[Information Boundary: Start]

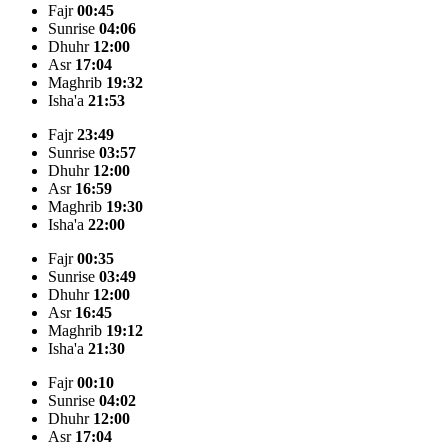
Fajr
00:45
Sunrise
04:06
Dhuhr
12:00
Asr
17:04
Maghrib
19:32
Isha'a
21:53
Fajr
23:49
Sunrise
03:57
Dhuhr
12:00
Asr
16:59
Maghrib
19:30
Isha'a
22:00
Fajr
00:35
Sunrise
03:49
Dhuhr
12:00
Asr
16:45
Maghrib
19:12
Isha'a
21:30
Fajr
00:10
Sunrise
04:02
Dhuhr
12:00
Asr
17:04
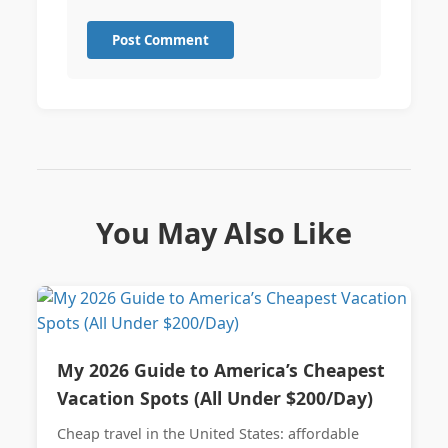
Post Comment
You May Also Like
My 2026 Guide to America’s Cheapest
Vacation Spots (All Under $200/Day)
Cheap travel in the United States: affordable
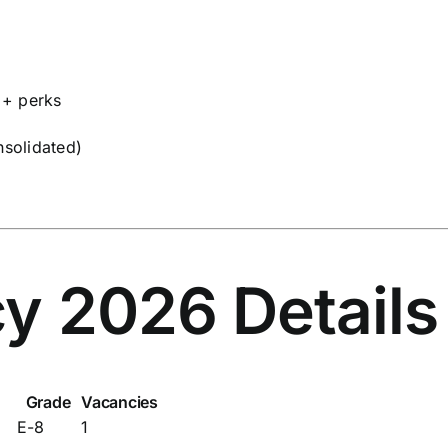
 + perks
solidated)
y 2026 Details
Grade
Vacancies
E-8
1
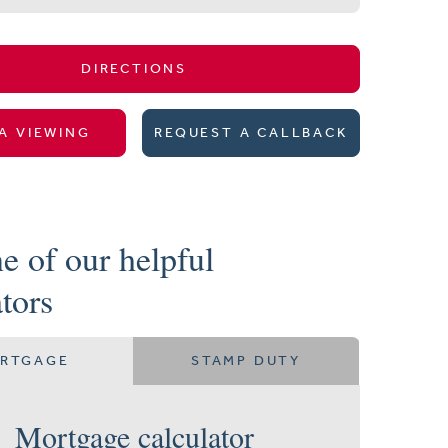
DIRECTIONS
A VIEWING
REQUEST A CALLBACK
e of our helpful
ators
RTGAGE
STAMP DUTY
Mortgage calculator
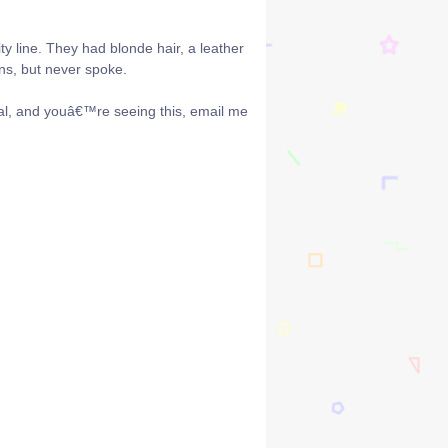
y line. They had blonde hair, a leather
ns, but never spoke.
al, and youâ€™re seeing this, email me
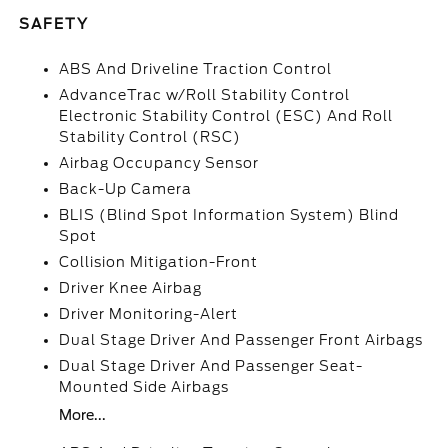
SAFETY
ABS And Driveline Traction Control
AdvanceTrac w/Roll Stability Control
Electronic Stability Control (ESC) And Roll
Stability Control (RSC)
Airbag Occupancy Sensor
Back-Up Camera
BLIS (Blind Spot Information System) Blind
Spot
Collision Mitigation-Front
Driver Knee Airbag
Driver Monitoring-Alert
Dual Stage Driver And Passenger Front Airbags
Dual Stage Driver And Passenger Seat-
Mounted Side Airbags
More...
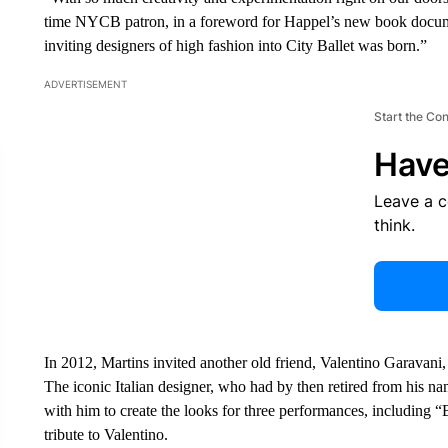
time NYCB patron, in a foreword for Happel’s new book documen
inviting designers of high fashion into City Ballet was born.”
ADVERTISEMENT
Start the Co
Have
Leave a 
think.
In 2012, Martins invited another old friend, Valentino Garavani,
The iconic Italian designer, who had by then retired from his n
with him to create the looks for three performances, including 
tribute to Valentino.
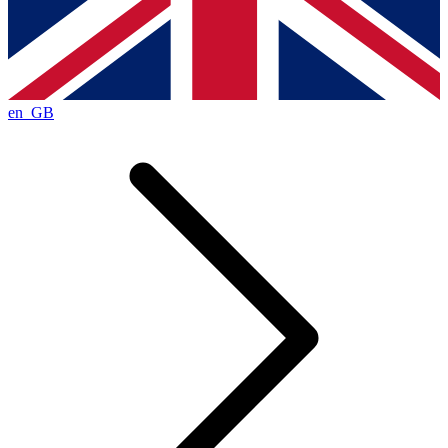
en_GB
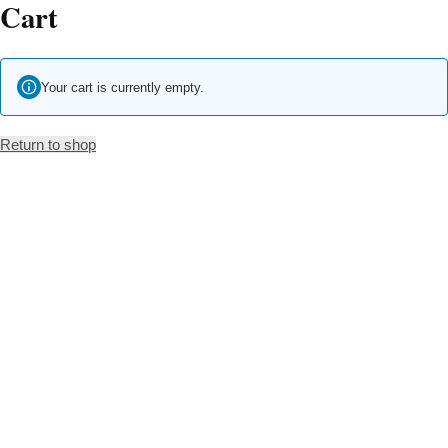
Cart
Skip
to
content
Your cart is currently empty.
Return to shop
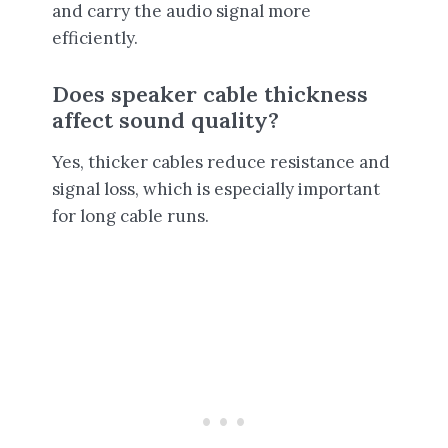
and carry the audio signal more
efficiently.
Does speaker cable thickness
affect sound quality?
Yes, thicker cables reduce resistance and
signal loss, which is especially important
for long cable runs.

[Information Boundary: End]

- [Requirement]: Among the entries above, how many lines contain the string "Passenger"? Only the number should be given.

- [Problem solution]: 2